To do
Below are the records; how many of their lines contain "arriver"? Reply only with that figure.

Records provided
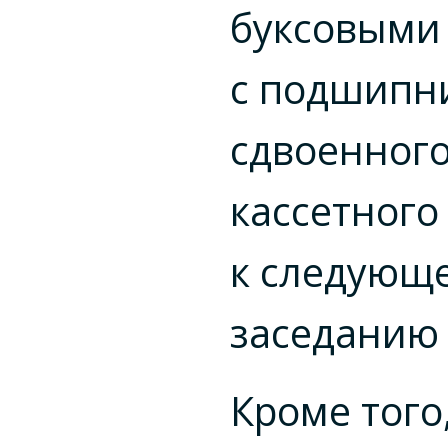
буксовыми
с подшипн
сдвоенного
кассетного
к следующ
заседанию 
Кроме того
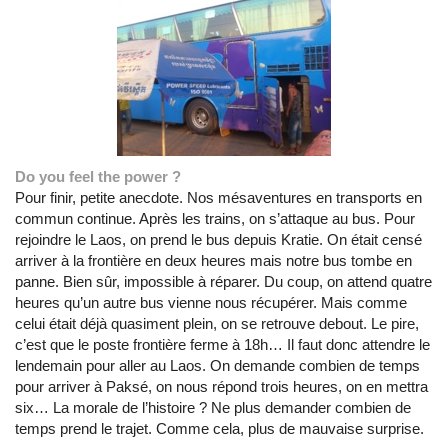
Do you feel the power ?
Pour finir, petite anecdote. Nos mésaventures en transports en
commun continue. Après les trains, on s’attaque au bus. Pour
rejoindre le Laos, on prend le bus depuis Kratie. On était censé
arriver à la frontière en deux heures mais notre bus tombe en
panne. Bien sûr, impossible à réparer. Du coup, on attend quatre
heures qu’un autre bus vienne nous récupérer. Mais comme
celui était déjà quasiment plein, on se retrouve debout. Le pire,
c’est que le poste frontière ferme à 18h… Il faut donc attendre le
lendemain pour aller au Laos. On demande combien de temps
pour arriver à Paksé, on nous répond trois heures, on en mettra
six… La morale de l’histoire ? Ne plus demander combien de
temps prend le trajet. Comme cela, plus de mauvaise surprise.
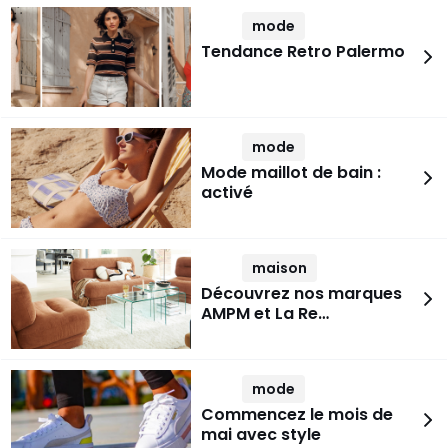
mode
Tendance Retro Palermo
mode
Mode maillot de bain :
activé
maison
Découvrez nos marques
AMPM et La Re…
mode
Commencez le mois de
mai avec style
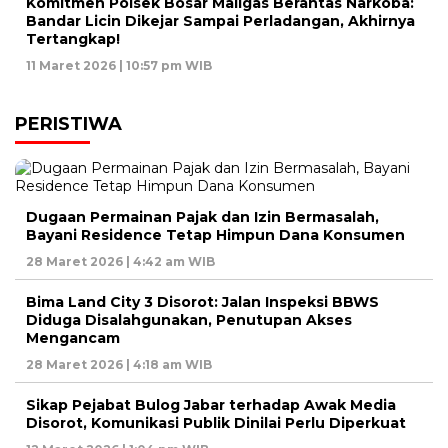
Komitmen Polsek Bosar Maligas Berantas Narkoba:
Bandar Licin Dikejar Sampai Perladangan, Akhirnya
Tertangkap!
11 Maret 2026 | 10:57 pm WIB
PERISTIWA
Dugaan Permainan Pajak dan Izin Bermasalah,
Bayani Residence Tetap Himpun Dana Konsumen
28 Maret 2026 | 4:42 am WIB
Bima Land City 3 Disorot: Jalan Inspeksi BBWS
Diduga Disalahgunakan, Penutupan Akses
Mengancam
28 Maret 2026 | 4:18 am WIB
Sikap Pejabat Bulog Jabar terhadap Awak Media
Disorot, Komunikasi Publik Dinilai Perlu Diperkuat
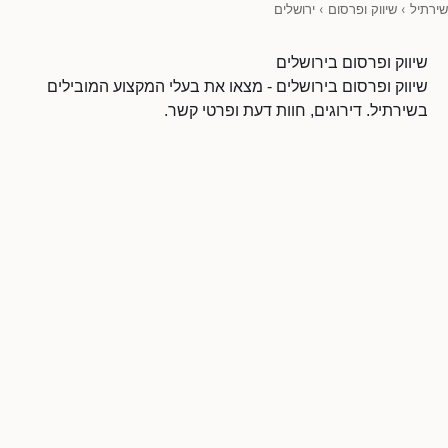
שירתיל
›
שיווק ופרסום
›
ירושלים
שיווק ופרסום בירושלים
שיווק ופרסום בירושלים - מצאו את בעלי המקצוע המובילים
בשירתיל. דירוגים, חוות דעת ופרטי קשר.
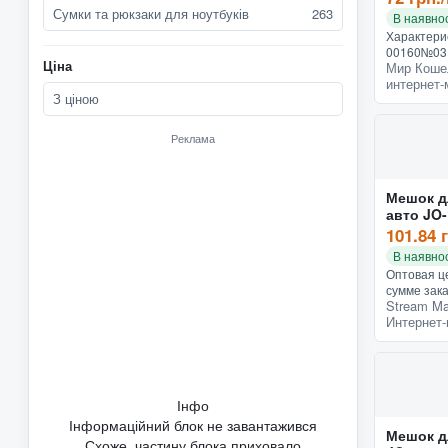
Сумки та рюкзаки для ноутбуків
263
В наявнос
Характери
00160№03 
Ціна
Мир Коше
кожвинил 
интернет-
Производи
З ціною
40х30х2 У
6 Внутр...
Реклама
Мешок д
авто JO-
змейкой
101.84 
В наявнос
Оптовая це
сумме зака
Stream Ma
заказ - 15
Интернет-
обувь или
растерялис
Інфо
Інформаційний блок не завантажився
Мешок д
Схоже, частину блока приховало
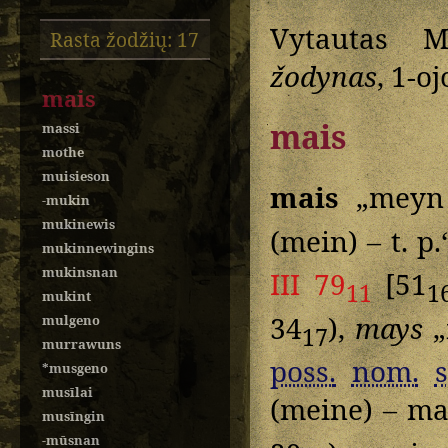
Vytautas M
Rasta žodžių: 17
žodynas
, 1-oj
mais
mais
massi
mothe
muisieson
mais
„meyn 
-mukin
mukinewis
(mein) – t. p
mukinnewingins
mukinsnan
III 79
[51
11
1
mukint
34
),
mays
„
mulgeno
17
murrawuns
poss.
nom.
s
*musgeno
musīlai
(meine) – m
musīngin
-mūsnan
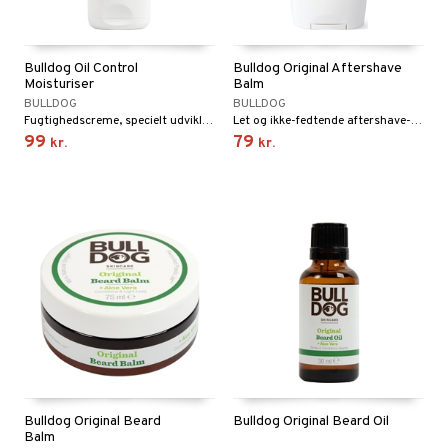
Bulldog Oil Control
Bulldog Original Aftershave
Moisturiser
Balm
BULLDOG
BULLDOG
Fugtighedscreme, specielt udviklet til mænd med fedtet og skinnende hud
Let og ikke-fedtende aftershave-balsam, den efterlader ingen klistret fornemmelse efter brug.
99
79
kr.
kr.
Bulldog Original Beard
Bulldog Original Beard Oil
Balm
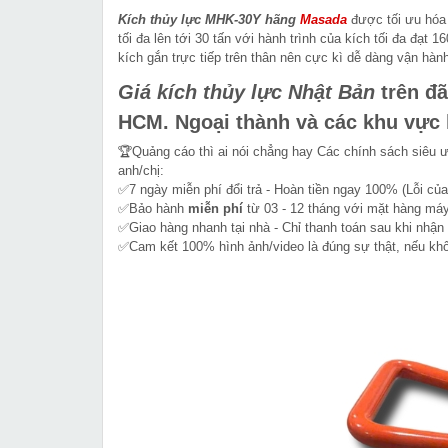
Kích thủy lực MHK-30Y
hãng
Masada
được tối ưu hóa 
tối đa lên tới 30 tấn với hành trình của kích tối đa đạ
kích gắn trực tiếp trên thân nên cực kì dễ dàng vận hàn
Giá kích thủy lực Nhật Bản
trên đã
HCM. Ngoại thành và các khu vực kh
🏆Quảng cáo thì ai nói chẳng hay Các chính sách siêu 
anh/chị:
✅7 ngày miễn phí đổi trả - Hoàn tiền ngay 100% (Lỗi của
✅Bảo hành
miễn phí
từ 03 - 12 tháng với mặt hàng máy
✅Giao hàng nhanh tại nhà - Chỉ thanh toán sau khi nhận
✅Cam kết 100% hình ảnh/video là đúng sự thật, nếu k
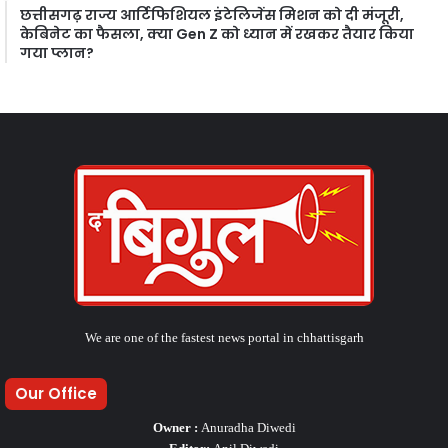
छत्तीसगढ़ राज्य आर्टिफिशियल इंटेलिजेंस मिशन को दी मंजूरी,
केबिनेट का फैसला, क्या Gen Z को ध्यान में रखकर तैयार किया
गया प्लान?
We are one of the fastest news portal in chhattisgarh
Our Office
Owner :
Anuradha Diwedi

Result
2